The Sugimoto family eventually gave her up as a ward of the state when they were unsure how they would care for her while incarcerated at the Gila River concentration camp in Arizona.
Since thought to be dead, Masumoto was surprised to find out in 2010 that his aunt was in hospice care just miles from his farm in Fresno. She lived for another two years, and Masumoto began to re-examine his family’s memories.

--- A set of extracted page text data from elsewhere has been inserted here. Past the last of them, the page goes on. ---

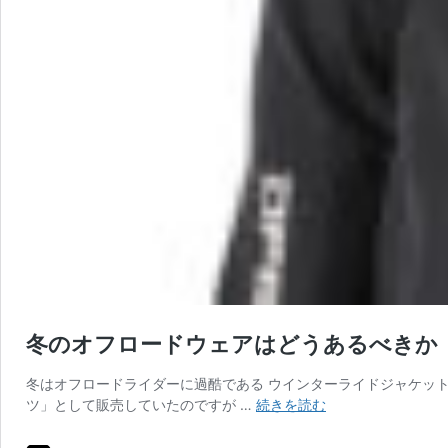
冬のオフロードウェアはどうあるべきか
冬はオフロードライダーに過酷である ウインターライドジャケット
冬
ツ」として販売していたのですが …
続きを読む
の
オ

“We had no photographs of Shizuko. There was no record. There’s no letters. So does that mean she didn’t exist? No, exactly the opposite,” Masumoto said. “So my quest, then, was to start using imagination to start reconstructing this history, which wasn’t how I was taught history. History is supposed to be done by dates and numbers, but, of course, who writes that history? Usually, it’s people in power, so that’s the recorded history we get, but there’s this whole unrecorded history that was vital to understand that emotional aspect of what our family history was like, what many of our histories are like.”
In examining what could be found about his aunt, and learning about who she was during the two years Masumoto got to spend time with her, he began to think about shame and disability. Just as Sugimoto had a mental disability, Masumoto said his Japanese American face was a disability. His racial background sent some 120,000 people to concentration camps during the war and the shame from that experience prevented his family from putting the name “Masumoto” on their boxes of fruit for decades until the 1990s.
“Was Shizuko strong? She was in her own way. She had learned in many ways how to act differently. For her, it was ‘normal.’ And that’s why there’s that phrase, wabisabi, the idea that things are imperfect, incomplete and never finished,” Masumoto said.
“Was Shizuko a mistake? No, absolutely not. She, I think, saw herself as not being disabled. It made me rethink the whole idea of disability in a different way,” he went on to say. “I want all of us to think about that inherited past that we have, and the generational trauma that we carry, … I like to call it the idea of the ‘baggage of history’ we carry with us. Baggage could mean
something heavy, but also could be who we are and who defines us in that sense too.”
Wakida had worked with Masumoto in the past, but he approached her to work on “Secret Harvests” around 2018. Initially, Masumoto had asked her for three prints, however that number grew to 34 by the time the book was completed. The Yonsei artist spent time on Masumoto’s farm, observing their grape harvest to make raisins and also studied various farm implements, including knives for cutting grape vines and bonnets worn by farm workers, as well as historical photos from the wartime incarceration. The cover image features a young Sugimoto wreathed by grape vines and wearing a sun bonnet.
“It took a lot of imagination on both of our parts to come up with some kind of imagery of Shizuko,” Wakida said. “A bigger challenge for me was to age her through time, without knowing who she was.”
Wakida’s art continues to be on display at J-Sei, 1285 66th St., Emeryville, Calif. through May 31. The gallery is open from 1 to 4 p.m. on Mondays through Fridays and by appointment on weekends.